En revanche, les dialogues dans lesquels Harry explique aux motards qu'il utilise une munition à chargement plus léger et d'une vitesse initiale moins élevée à la bouche du canon que le lot « standard » est réaliste mais renvoie à une réalité historique compliquée que nous allons vous résumer aussi clairement que possible. La cartouche de calibre 44 Mag. fut mise au point conjointement vers la fin de l'année 1955 par Remington et Smith & Wesson. Mais ce n'est que vers 1980 qu'une 44 Mag. à chargement « light » fut mise par Remington sur le marché à destination des forces de police qui estimaient, statistiques et expériences à l'appui, que le chargement standard était trop difficilement contrôlable - même par un tireur entraîné. Le 44 Mag de 1955 est un 44 Spécial à l'étui allongé d'1/8e de pouce et au chargement de poudre augmenté. De même qu'il est possible de tirer du 38 Spécial dans une arme chambrée en 357 Mag., il est également possible de tirer du 44 Spécial dans une arme chambrée en 44 Mag. C'est pourquoi Harry ne tire pas toujours du cal. 44 Mag. mais utilise de temps en temps du 44 Spécial, mis au point dès 1907 par Smith & Wesson. Il est possible qu'Eastwood utilise aussi un 41 Mag. mis au point en 1964 à destination des forces de police et doté d'une puissance comparable à un 44 Spécial ou à un 44 Mag. « light ». La carcasse et les instruments de visée utilisés pour la famille de revolvers S.&W. tirant ces trois calibres sont absolument similaires et il est impossible de les distinguer visuellement à longueur égale de canon.
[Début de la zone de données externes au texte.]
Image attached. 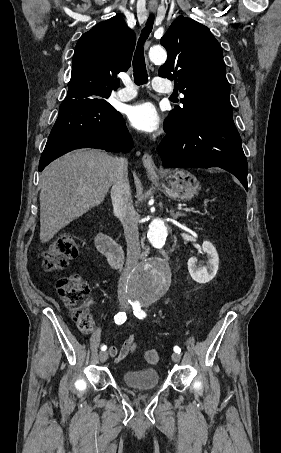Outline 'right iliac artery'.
Segmentation results:
<instances>
[{
	"instance_id": "right-iliac-artery-1",
	"label": "right iliac artery",
	"mask_w": 281,
	"mask_h": 453,
	"mask_svg": "<svg viewBox=\"0 0 281 453\" xmlns=\"http://www.w3.org/2000/svg\"><path fill=\"white\" fill-rule=\"evenodd\" d=\"M114 319H115V323L120 325L126 321L127 317H126L125 312H119L117 315L114 316ZM106 349H107V347L105 345L101 347L102 351H105Z\"/></svg>"
}]
</instances>
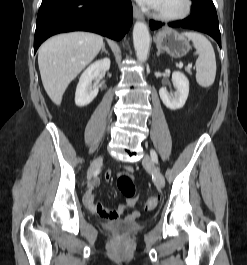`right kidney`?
I'll return each instance as SVG.
<instances>
[{"instance_id":"right-kidney-1","label":"right kidney","mask_w":247,"mask_h":265,"mask_svg":"<svg viewBox=\"0 0 247 265\" xmlns=\"http://www.w3.org/2000/svg\"><path fill=\"white\" fill-rule=\"evenodd\" d=\"M110 68V59L104 58L92 63L81 75L75 93V103L77 106H86L90 104L97 96L98 76L101 72L108 71ZM96 83L92 85V81Z\"/></svg>"}]
</instances>
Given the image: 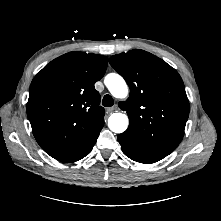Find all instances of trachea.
Segmentation results:
<instances>
[{"mask_svg":"<svg viewBox=\"0 0 221 221\" xmlns=\"http://www.w3.org/2000/svg\"><path fill=\"white\" fill-rule=\"evenodd\" d=\"M102 104L105 107H111L114 104V100L111 95H105L102 100Z\"/></svg>","mask_w":221,"mask_h":221,"instance_id":"1","label":"trachea"}]
</instances>
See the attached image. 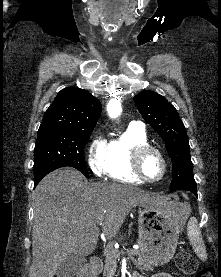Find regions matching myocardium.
<instances>
[{"label": "myocardium", "mask_w": 221, "mask_h": 277, "mask_svg": "<svg viewBox=\"0 0 221 277\" xmlns=\"http://www.w3.org/2000/svg\"><path fill=\"white\" fill-rule=\"evenodd\" d=\"M149 153H155L158 155L162 162V173L159 178L157 179H149L145 176L143 169H142V162L145 156ZM131 168L134 174L144 183H158L160 182L167 173V160L163 152L156 146H153L151 144H145L138 146L134 149L132 156H131Z\"/></svg>", "instance_id": "f54148a6"}]
</instances>
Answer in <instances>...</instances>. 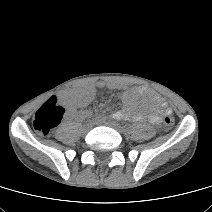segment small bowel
I'll return each mask as SVG.
<instances>
[{
  "label": "small bowel",
  "instance_id": "small-bowel-1",
  "mask_svg": "<svg viewBox=\"0 0 212 212\" xmlns=\"http://www.w3.org/2000/svg\"><path fill=\"white\" fill-rule=\"evenodd\" d=\"M108 88L122 90L123 108L114 112L112 117L117 120L149 121L159 124L163 114H171L167 103L155 92L145 88L125 89L114 82L98 81L95 84H85L75 87L61 95V101L66 107L67 120H83L91 115L85 108L94 99L98 90ZM148 97L158 107L149 109L144 102Z\"/></svg>",
  "mask_w": 212,
  "mask_h": 212
}]
</instances>
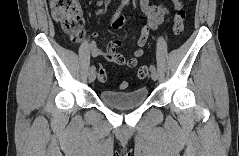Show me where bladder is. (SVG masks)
<instances>
[{
    "label": "bladder",
    "instance_id": "31cf9c89",
    "mask_svg": "<svg viewBox=\"0 0 239 156\" xmlns=\"http://www.w3.org/2000/svg\"><path fill=\"white\" fill-rule=\"evenodd\" d=\"M149 96L146 87H139L129 92H120L103 89L99 93L100 100L107 106L116 110H130L142 105Z\"/></svg>",
    "mask_w": 239,
    "mask_h": 156
}]
</instances>
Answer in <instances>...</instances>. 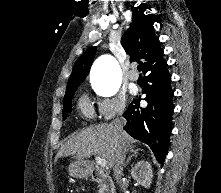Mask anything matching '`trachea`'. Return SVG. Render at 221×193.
Wrapping results in <instances>:
<instances>
[{"label":"trachea","instance_id":"obj_1","mask_svg":"<svg viewBox=\"0 0 221 193\" xmlns=\"http://www.w3.org/2000/svg\"><path fill=\"white\" fill-rule=\"evenodd\" d=\"M137 70H138V71H141V70H142L141 65H138V66H137Z\"/></svg>","mask_w":221,"mask_h":193}]
</instances>
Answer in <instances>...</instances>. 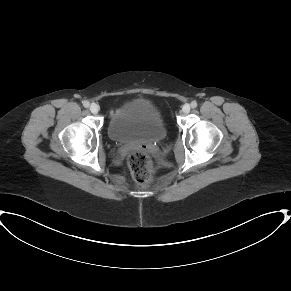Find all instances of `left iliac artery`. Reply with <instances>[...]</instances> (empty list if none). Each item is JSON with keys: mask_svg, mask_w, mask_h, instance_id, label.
<instances>
[{"mask_svg": "<svg viewBox=\"0 0 291 291\" xmlns=\"http://www.w3.org/2000/svg\"><path fill=\"white\" fill-rule=\"evenodd\" d=\"M190 105H191V108H196L197 107V102L194 100V101H192L191 103H190Z\"/></svg>", "mask_w": 291, "mask_h": 291, "instance_id": "44dca946", "label": "left iliac artery"}]
</instances>
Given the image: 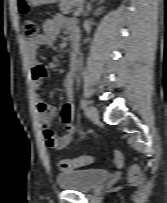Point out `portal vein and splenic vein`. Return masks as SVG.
I'll return each mask as SVG.
<instances>
[{"label": "portal vein and splenic vein", "mask_w": 167, "mask_h": 203, "mask_svg": "<svg viewBox=\"0 0 167 203\" xmlns=\"http://www.w3.org/2000/svg\"><path fill=\"white\" fill-rule=\"evenodd\" d=\"M80 13H81L80 11H79V12H77V13L75 14V16H79V15H80Z\"/></svg>", "instance_id": "obj_1"}]
</instances>
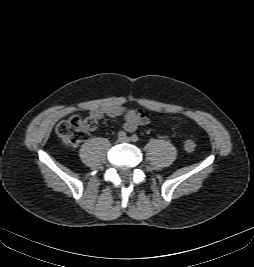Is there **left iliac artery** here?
<instances>
[{
  "label": "left iliac artery",
  "mask_w": 254,
  "mask_h": 267,
  "mask_svg": "<svg viewBox=\"0 0 254 267\" xmlns=\"http://www.w3.org/2000/svg\"><path fill=\"white\" fill-rule=\"evenodd\" d=\"M131 140L133 141V142H137L138 140H139V138H138V136L137 135H132L131 136Z\"/></svg>",
  "instance_id": "obj_1"
}]
</instances>
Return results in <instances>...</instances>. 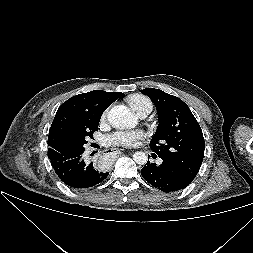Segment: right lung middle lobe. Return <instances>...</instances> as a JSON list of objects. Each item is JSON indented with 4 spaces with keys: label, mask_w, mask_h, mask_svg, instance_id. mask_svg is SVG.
<instances>
[{
    "label": "right lung middle lobe",
    "mask_w": 253,
    "mask_h": 253,
    "mask_svg": "<svg viewBox=\"0 0 253 253\" xmlns=\"http://www.w3.org/2000/svg\"><path fill=\"white\" fill-rule=\"evenodd\" d=\"M99 120L96 123L95 129L91 132L84 133L78 135L77 137L73 138L71 141H65L61 144L60 152L67 153L72 151H78L84 149V144L87 143L86 139L88 137L93 138V132L98 130Z\"/></svg>",
    "instance_id": "1"
}]
</instances>
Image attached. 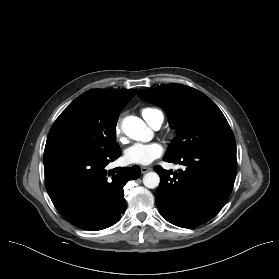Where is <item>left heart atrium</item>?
Listing matches in <instances>:
<instances>
[{
  "instance_id": "1",
  "label": "left heart atrium",
  "mask_w": 279,
  "mask_h": 279,
  "mask_svg": "<svg viewBox=\"0 0 279 279\" xmlns=\"http://www.w3.org/2000/svg\"><path fill=\"white\" fill-rule=\"evenodd\" d=\"M163 153V147L158 142L135 143L124 152V159L130 164L149 165Z\"/></svg>"
}]
</instances>
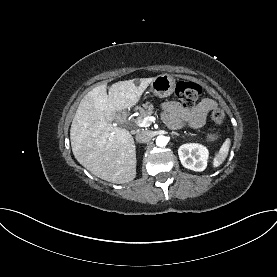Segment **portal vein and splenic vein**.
Returning <instances> with one entry per match:
<instances>
[{"mask_svg": "<svg viewBox=\"0 0 277 277\" xmlns=\"http://www.w3.org/2000/svg\"><path fill=\"white\" fill-rule=\"evenodd\" d=\"M154 121H155V117H153V116H148V117H145L143 120L138 121V122H137V125H138L139 127H148V126H150V124H151L152 122H154Z\"/></svg>", "mask_w": 277, "mask_h": 277, "instance_id": "1", "label": "portal vein and splenic vein"}]
</instances>
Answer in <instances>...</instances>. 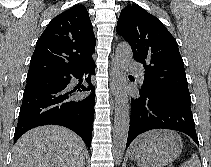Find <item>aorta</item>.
Here are the masks:
<instances>
[{
	"instance_id": "obj_1",
	"label": "aorta",
	"mask_w": 211,
	"mask_h": 167,
	"mask_svg": "<svg viewBox=\"0 0 211 167\" xmlns=\"http://www.w3.org/2000/svg\"><path fill=\"white\" fill-rule=\"evenodd\" d=\"M131 59L132 49L130 45L126 42L119 43L114 56V68L118 87L115 94L113 156L117 163L123 158L129 131L130 106L126 82Z\"/></svg>"
}]
</instances>
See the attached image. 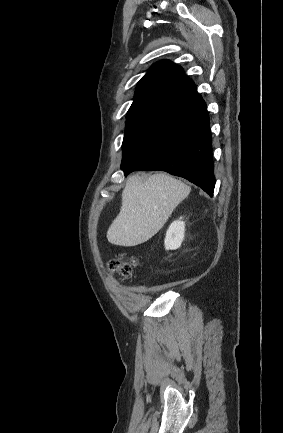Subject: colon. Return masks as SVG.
Segmentation results:
<instances>
[{
  "mask_svg": "<svg viewBox=\"0 0 283 433\" xmlns=\"http://www.w3.org/2000/svg\"><path fill=\"white\" fill-rule=\"evenodd\" d=\"M135 264L136 261L132 258L119 257L110 263V268L113 272H116L123 277H127L131 274Z\"/></svg>",
  "mask_w": 283,
  "mask_h": 433,
  "instance_id": "colon-1",
  "label": "colon"
}]
</instances>
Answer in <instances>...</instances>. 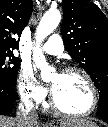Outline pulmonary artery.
<instances>
[{"label":"pulmonary artery","mask_w":108,"mask_h":127,"mask_svg":"<svg viewBox=\"0 0 108 127\" xmlns=\"http://www.w3.org/2000/svg\"><path fill=\"white\" fill-rule=\"evenodd\" d=\"M63 49V42L58 34H53L42 46V50L51 55H59L63 52Z\"/></svg>","instance_id":"pulmonary-artery-1"}]
</instances>
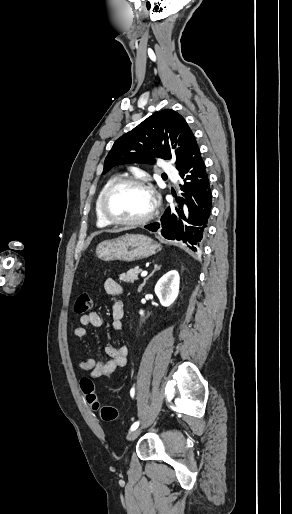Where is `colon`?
Returning <instances> with one entry per match:
<instances>
[{"label": "colon", "mask_w": 292, "mask_h": 514, "mask_svg": "<svg viewBox=\"0 0 292 514\" xmlns=\"http://www.w3.org/2000/svg\"><path fill=\"white\" fill-rule=\"evenodd\" d=\"M92 299L90 294L82 293L80 294L74 304L75 312L79 315L87 314L90 312L92 308ZM87 376L83 380H81L80 387L81 390L88 394L86 397V401L88 404L92 405V407L99 412L100 417L104 421L113 420L116 418L118 411L115 407L109 405H103L100 401H98L97 397L93 394L95 390L94 383L91 379H88Z\"/></svg>", "instance_id": "obj_1"}]
</instances>
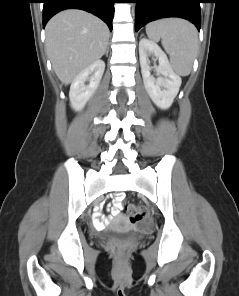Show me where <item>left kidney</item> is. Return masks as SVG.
<instances>
[{
  "instance_id": "obj_1",
  "label": "left kidney",
  "mask_w": 239,
  "mask_h": 296,
  "mask_svg": "<svg viewBox=\"0 0 239 296\" xmlns=\"http://www.w3.org/2000/svg\"><path fill=\"white\" fill-rule=\"evenodd\" d=\"M148 53H152L159 60L156 71L163 77L161 76L155 79L151 75V67L148 64ZM139 58L144 86L151 100L162 110L170 108L179 92L182 82L180 76L173 71L162 49L149 39L143 38L140 40Z\"/></svg>"
}]
</instances>
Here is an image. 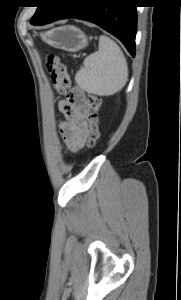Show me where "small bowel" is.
<instances>
[{"instance_id": "c3829d8e", "label": "small bowel", "mask_w": 181, "mask_h": 300, "mask_svg": "<svg viewBox=\"0 0 181 300\" xmlns=\"http://www.w3.org/2000/svg\"><path fill=\"white\" fill-rule=\"evenodd\" d=\"M65 102L66 101H62L60 103V108ZM86 112L87 107L83 104L80 108L75 109L72 117H67L68 120L61 123L63 142L69 151H77L84 142L87 131V123L85 120Z\"/></svg>"}]
</instances>
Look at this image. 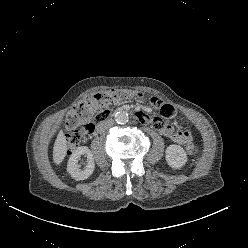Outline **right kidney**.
<instances>
[{
    "mask_svg": "<svg viewBox=\"0 0 248 248\" xmlns=\"http://www.w3.org/2000/svg\"><path fill=\"white\" fill-rule=\"evenodd\" d=\"M81 155L87 157V164L84 169H80L78 161ZM95 169L93 154L86 146L78 147L70 156L67 163V171L75 180H85L90 177Z\"/></svg>",
    "mask_w": 248,
    "mask_h": 248,
    "instance_id": "obj_1",
    "label": "right kidney"
}]
</instances>
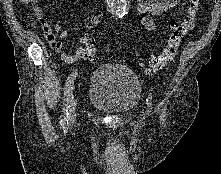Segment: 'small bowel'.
Wrapping results in <instances>:
<instances>
[{"label":"small bowel","instance_id":"c3829d8e","mask_svg":"<svg viewBox=\"0 0 221 174\" xmlns=\"http://www.w3.org/2000/svg\"><path fill=\"white\" fill-rule=\"evenodd\" d=\"M179 0H137L136 10L139 14L141 24L148 31L155 29L154 17L175 8ZM37 19L42 27L44 36L48 43L61 55V59L67 64H73L82 57L81 49L79 48L74 54L67 53L61 40L68 36V30L65 26L59 23H51L46 18L45 13L41 9L36 10ZM103 18L101 11H96L90 18L87 27L93 28L97 26ZM58 34V36L55 35Z\"/></svg>","mask_w":221,"mask_h":174}]
</instances>
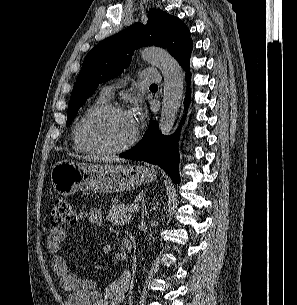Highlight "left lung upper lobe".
<instances>
[{"label": "left lung upper lobe", "instance_id": "left-lung-upper-lobe-1", "mask_svg": "<svg viewBox=\"0 0 297 305\" xmlns=\"http://www.w3.org/2000/svg\"><path fill=\"white\" fill-rule=\"evenodd\" d=\"M152 45L167 49L181 66L189 62L193 48L190 31L179 18L151 9L146 25L135 23L106 38L87 54L71 93L66 125L100 83L118 76L130 64L136 49Z\"/></svg>", "mask_w": 297, "mask_h": 305}]
</instances>
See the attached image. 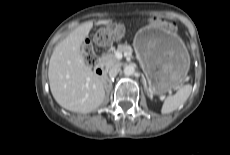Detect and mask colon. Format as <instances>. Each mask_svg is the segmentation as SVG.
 <instances>
[{
    "label": "colon",
    "instance_id": "1",
    "mask_svg": "<svg viewBox=\"0 0 230 155\" xmlns=\"http://www.w3.org/2000/svg\"><path fill=\"white\" fill-rule=\"evenodd\" d=\"M123 34V26L120 23H112L107 25L100 30L94 36V41L98 46H107L111 44L117 37H120ZM91 38L85 37V45L82 48V53L85 61L89 65H93L95 62V54L91 46Z\"/></svg>",
    "mask_w": 230,
    "mask_h": 155
}]
</instances>
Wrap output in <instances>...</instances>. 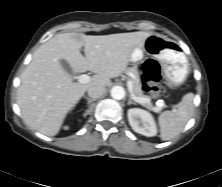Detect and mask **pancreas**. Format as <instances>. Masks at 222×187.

Notons enfin qu'il existe des calibres nominalement supérieurs au 44, à commencer par le 45 (développé dès 1870 pour les armes de poing) dont la famille comporte aujourd'hui des cartouches de type « magnum ».

Historiquement, le bruit a couru que le S.&W. modèle 29 chambré en 44 Mag. de Harry était dans certaines séquences un S.&W. modèle 57 chambré en 41 Mag., intermédiaire en puissance entre la 357 Mag. et la famille des calibres 44 d'armes de poing. Milius affirme que c'est bien un modèle 29 qui fut utilisé d'abord mais certaines sources précisent que celui-ci était en rupture de stock au moment du tournage du premier Harry et qu'il fallut se rabattre sur un 41 Mag. : quoiqu'il en soit Eastwood a très bien pu utiliser alternativement l'un ou l'autre de ces modèles sans que le spectateur s'en aperçoive même s'il est évident qu'il a tourné quelques séquences avec « le vrai » 44 Mag. !

Les effets à l'impact des calibres Magnum d'armes de poing sont également redoutables mais leurs effets de souffle et de recul varient considérablement. Le tir de combat en double-action (sans réarmer le chien manuellement entre chaque départ) avec un 44 Mag est réservé aux tireurs d'une stature physique hors du commun et tirant au moins 50 à 100 cartouches d'entraînement par semaine. Raison pour laquelle il est réaliste qu'Eastwood puisse utiliser une telle arme alors que les autres personnages, aux mains plus menues, n'utilisent « que » du 357 Mag., déjà difficile à contrôler sans un entraînement régulier. En Europe, le calibre 44 Mag. est en général considéré comme calibre d'armes de chasse, le 45 (normal, même pas de type « Magnum ») comme calibre d'arme de guerre, le 357 Mag. comme calibre d'armes de police. Raison pour laquelle les munitions de 44 Mag. furent pendant longtemps… en vente libre en France alors que celles de 357 Mag. étaient classées en 4ème catégorie et celles chambrées en 45 classées en 1ère catégorie, autorisées sous réserve de la licence ad hoc.